Last year, Griff had spent some time in a military hospital in Hampshire—courtesy of shrapnel shredding his palms to ribbons. He’d been cared for by the widowed Duchess of Foxcotte, who, like many ladies, worked as a voluntary nurse to aid the war effort. She’d made an otherwise miserable hospital stay into something altogether more bearable, spending her evenings playing chess, reading, and writing his letters for him.

He thought they’d struck up a friendship, so he proposed at the end of the war. She declined nonetheless, citing family commitments.

This year, his mother interfered. “ You’ve had long enough to find a wife on your own,” she told him. “Eligible single lords are a rare breed after the war, and respectable, eligible ladies are ten a penny. I’m going to select one, and you’re going to marry her.”

Griff agreed. A fortnight later, Lady Jilly Cavendish was invited to dinner.

Mama was right. Lady Jilly was nice. Very nice.

Staring up at the Lovers’ Arch, he realised there was a part of him that wanted something more than very nice.

A sigh travelled through him, borne of exhaustion and sadness and loss. Poppies sprouted from the foot of the archway, a poignant reminder of the endless losses sustained in the Great War. The Armistice had been agreed months ago—and life was expected to return to normal, to ensure that Britain was a country fit for heroes .

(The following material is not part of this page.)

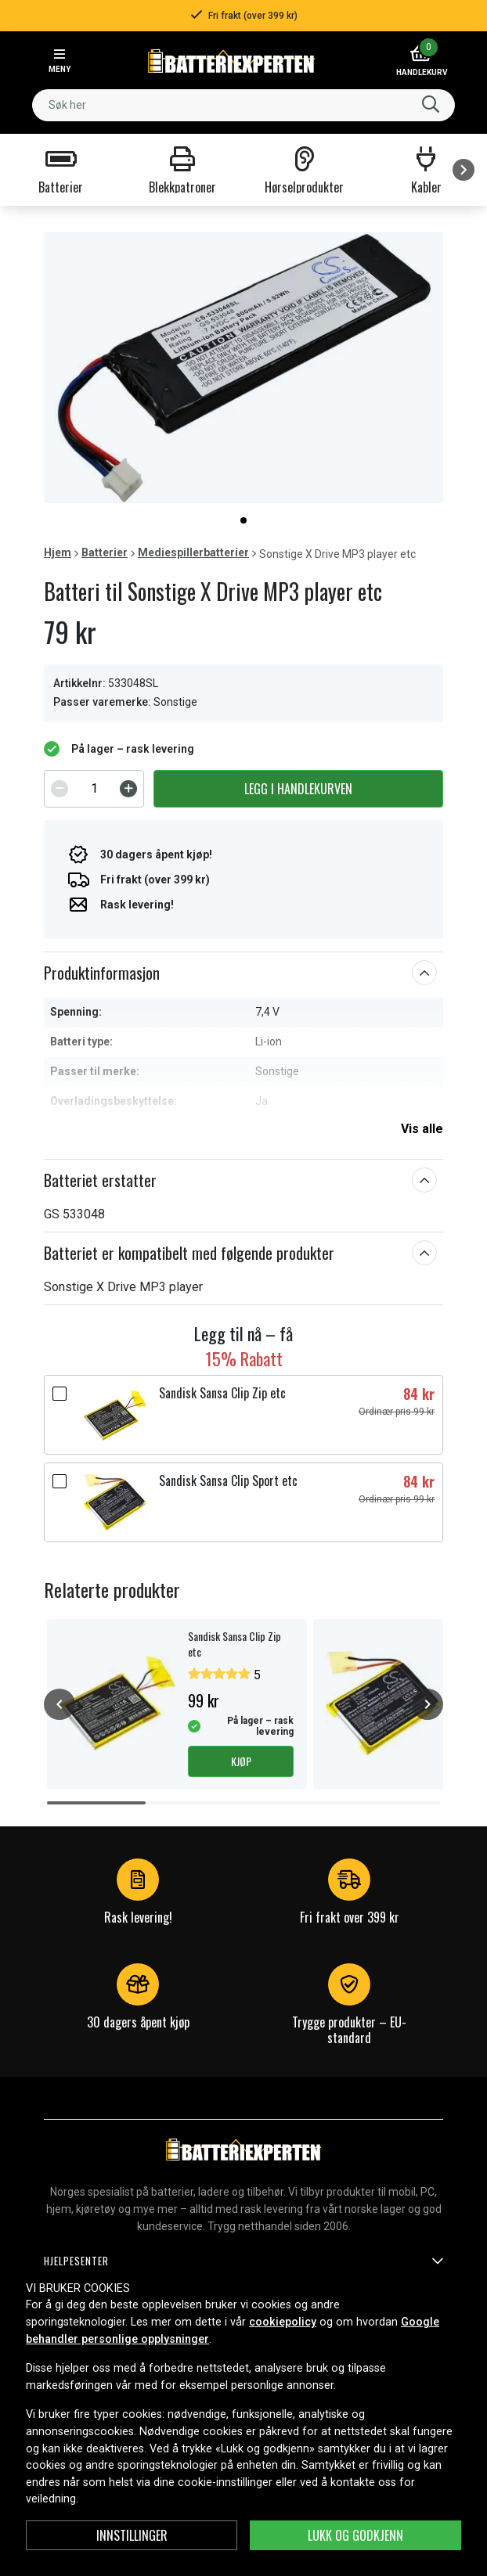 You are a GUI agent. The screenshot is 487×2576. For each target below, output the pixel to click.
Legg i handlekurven (298, 788)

He wasn’t going to find his true love beneath the archway today, but he was going to commemorate one of those heroes.

Gripping the bottle of cognac, Griff strode beneath the arch with a heavy heart.

Today should have been Archie Finch’s 39 th birthday. Finch had been his soldier-servant throughout the war. And he’d nearly made it through the fucking thing .

The fourth of September 1918. Eight weeks before the Armistice.

The sunlight briefly dipped as he passed beneath the thick, robust archway. The garden Finch had so often described stretched out before him, golden and picturesque and beautiful. The buzzing of insects and chirping of birds welcomed him. Dappled light fell on a small pond, drawing his eye to a water boatman skittering across its surface.

Finch had always said the garden behind the Lovers’ Arch was like heaven on earth.

Griff wiped his eye with the side of his scarred palm. If there was an afterlife, he hoped it was as beautiful as this.

As he followed the dusty path around the pond, he aimed for a weathered bench beneath a willow tree—but stopped in his tracks when he realised a woman occupied it, looking as surprised to see him as he was to see her.